The Senate has not announced a trial date yet since a tri-partisan two-thirds majority of the House passed all six articles of impeachment, politically indicting the governor for theft, corruption, and neglect of duty.

”Pursuant to the Senate’s authority under Article II, Section 8 and Article III, Section 19 of the Northern Mariana Islands Constitution, the Senate will call a session to conduct an impeachment trial of Governor Ralph Deleon Guerrero Torres,” Senate Resolution No. 22-14, introduced Tuesday, states. “Article II, section 14 of the Constitution of the Northern Mariana Islands requires that the Senate promulgate rules of procedure.”

Appended to the Deleon Guerrero-Manglona resolution are, ironically, Torres’s senate impeachment rules from the Eighteenth Legislature, when the Senate was preparing for the impeachment trial of Mr. Fitial. The only changes the democrats made to the rules were to replace Fitial’s name with Torres, and to replace the the reference to the Eighteenth Legislature to that of the Twenty Second Legislature.
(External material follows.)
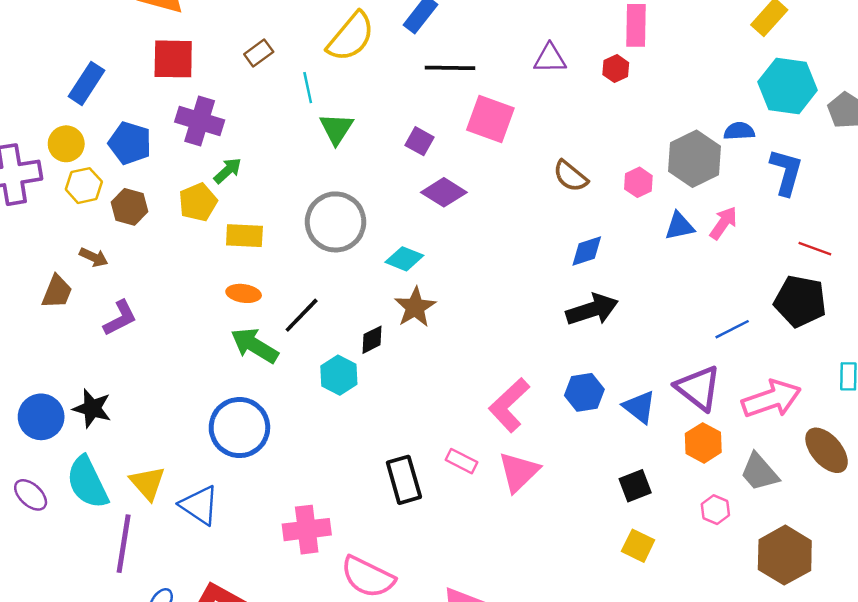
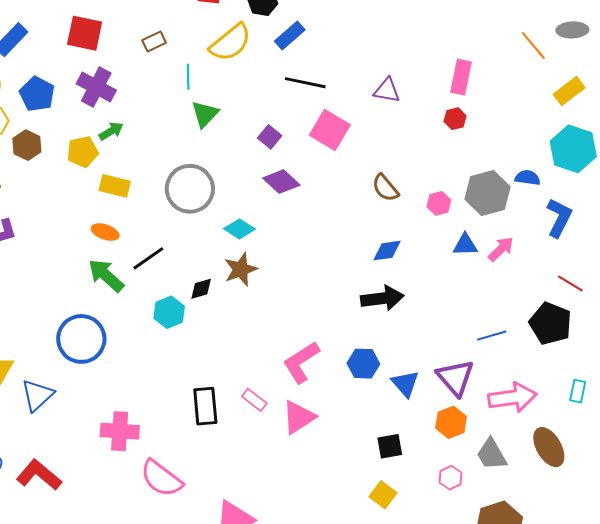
red hexagon: (616, 69) -> (455, 119), moved
blue triangle: (199, 505) -> (37, 395), turned 33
Several parallels exist between the impeachment of Fitial and Torres’s. Mr. Torres was impeached nine years to the day the House impeached Fitial. The Senate president at the time was Jude Hofschneider, the current president (who will, again, ascend to the lieutenant governor’s post if Torres resigns or is removed from office). The only major difference between the two impeachments, is that Torres was impeached for arguably greater crimes than Fitial.

The greatest irony, however, is that Torres was in charge of drafting the rules against Fitial; rules that may very well govern his own impeachment.

”The Eighteenth Senate special committee on impeachment rules, chaired by then-Sen. Ralph Deleon Guerrero Torres, our present impeached governor, met several times to review the Senate’s options to discuss the language of the rules and draft impeachment rules,” the resolution states.

According to the draft rules, Torres would be prosecuted by members of the House or an attorney the House chooses. All the proceedings, including witness statements and other records, would be automatically admitted as evidence of fact in the Senate trial under the rules.